• TASK TO COMPLETE: Each line of the records that holds "click" should be shown in full.

*** Opening DATA SHOWN ***

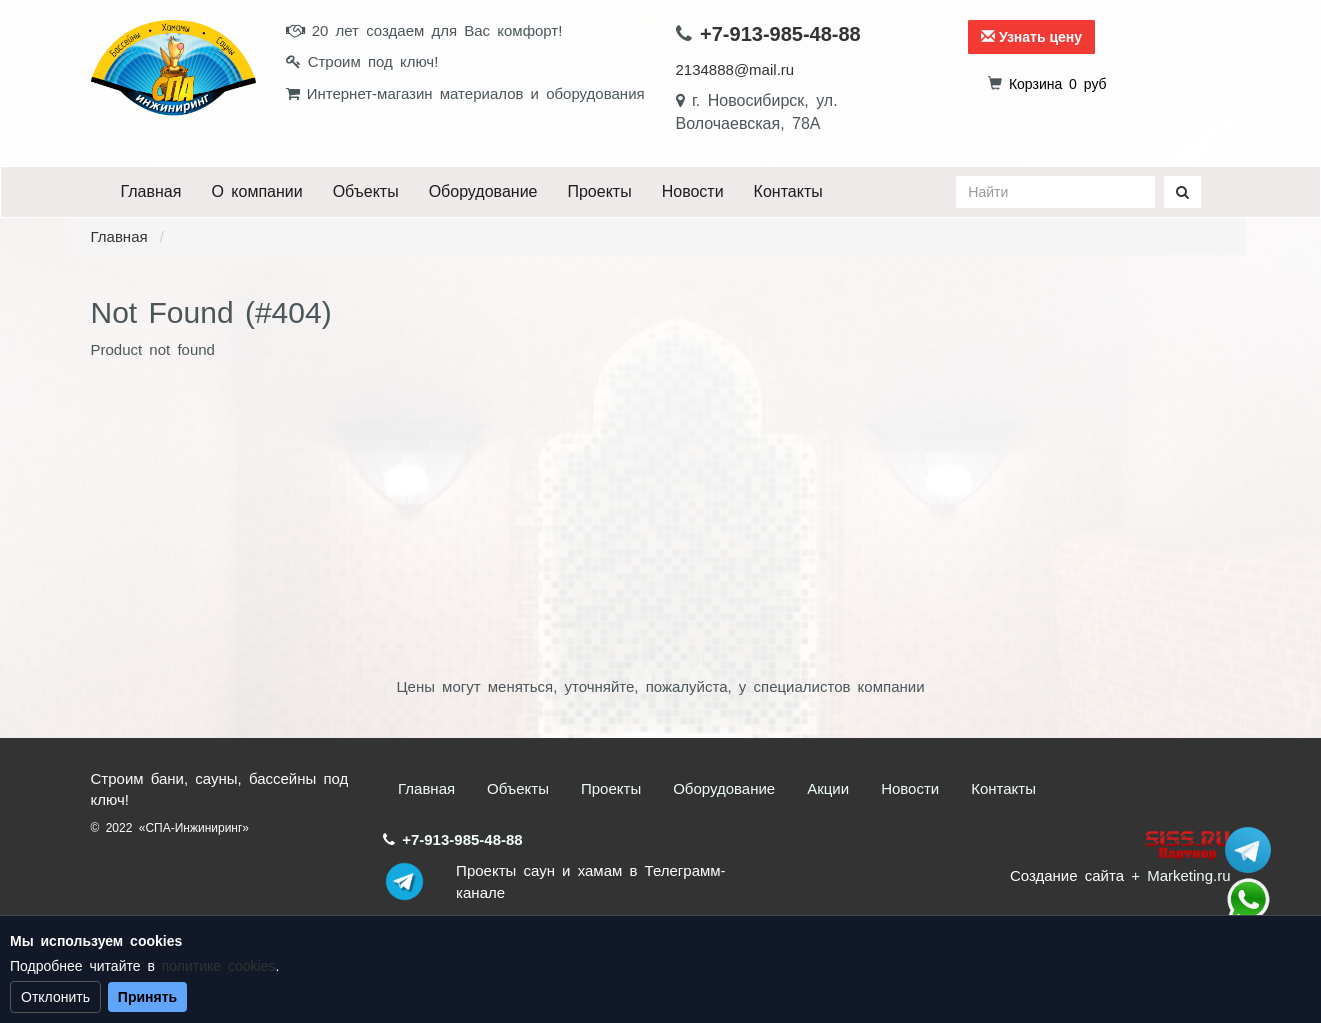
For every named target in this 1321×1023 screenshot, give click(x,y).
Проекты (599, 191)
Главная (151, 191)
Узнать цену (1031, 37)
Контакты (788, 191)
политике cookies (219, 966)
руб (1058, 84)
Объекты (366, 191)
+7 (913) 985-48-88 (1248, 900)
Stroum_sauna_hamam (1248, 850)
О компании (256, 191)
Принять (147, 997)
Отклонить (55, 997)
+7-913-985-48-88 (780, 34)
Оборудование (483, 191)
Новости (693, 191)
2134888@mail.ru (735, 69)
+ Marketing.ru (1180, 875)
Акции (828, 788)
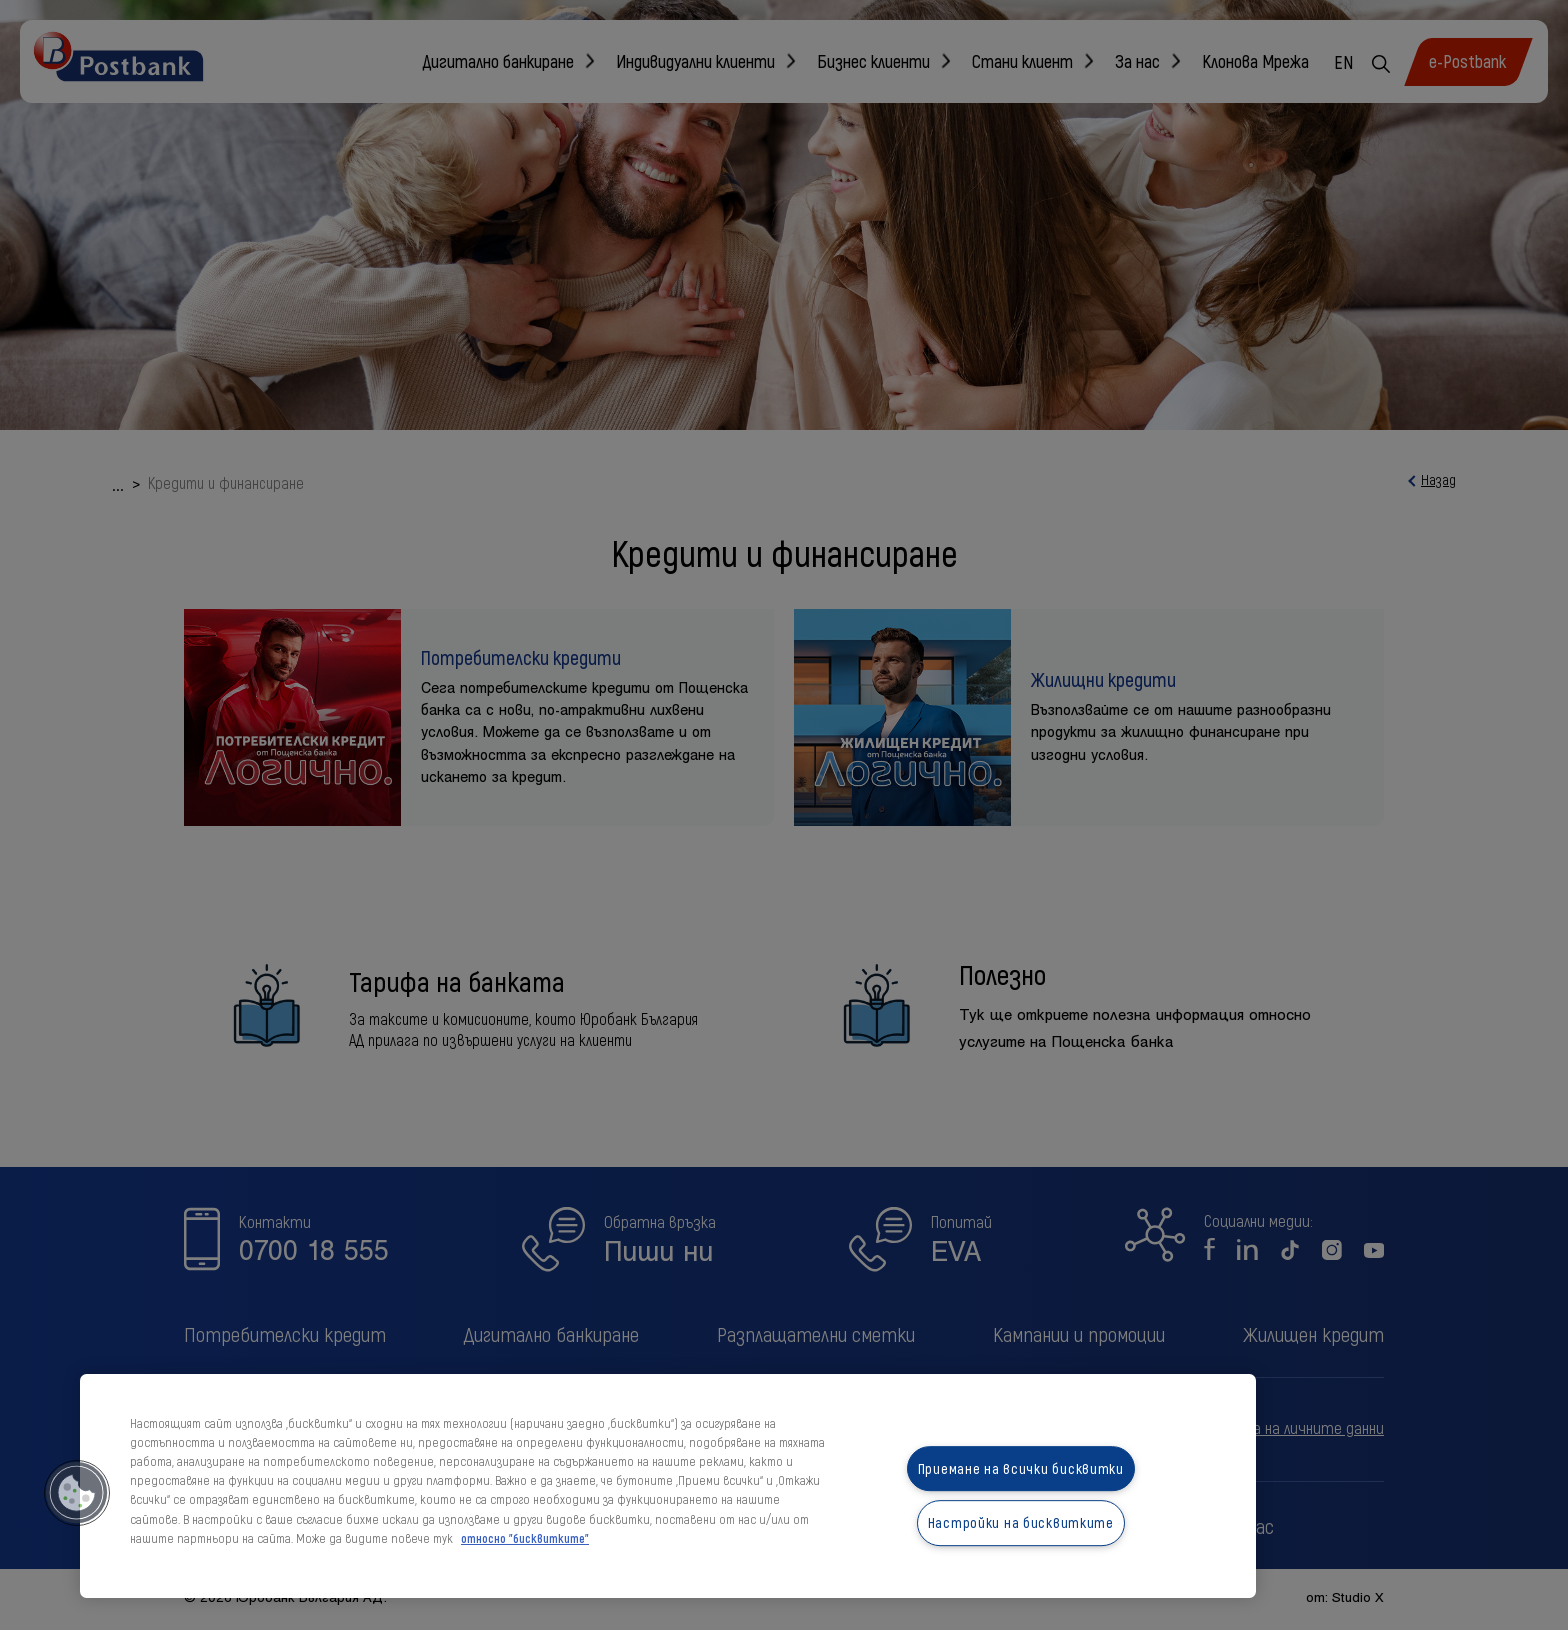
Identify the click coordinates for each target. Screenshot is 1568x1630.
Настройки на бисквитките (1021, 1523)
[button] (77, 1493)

*** Closing DATA SHOWN ***

• WRITTEN RESPONSE:
For every named target in this 1321×1023 screenshot, give click(x,y).
Identify the click coordinates for each target. Screenshot is 1568x1630.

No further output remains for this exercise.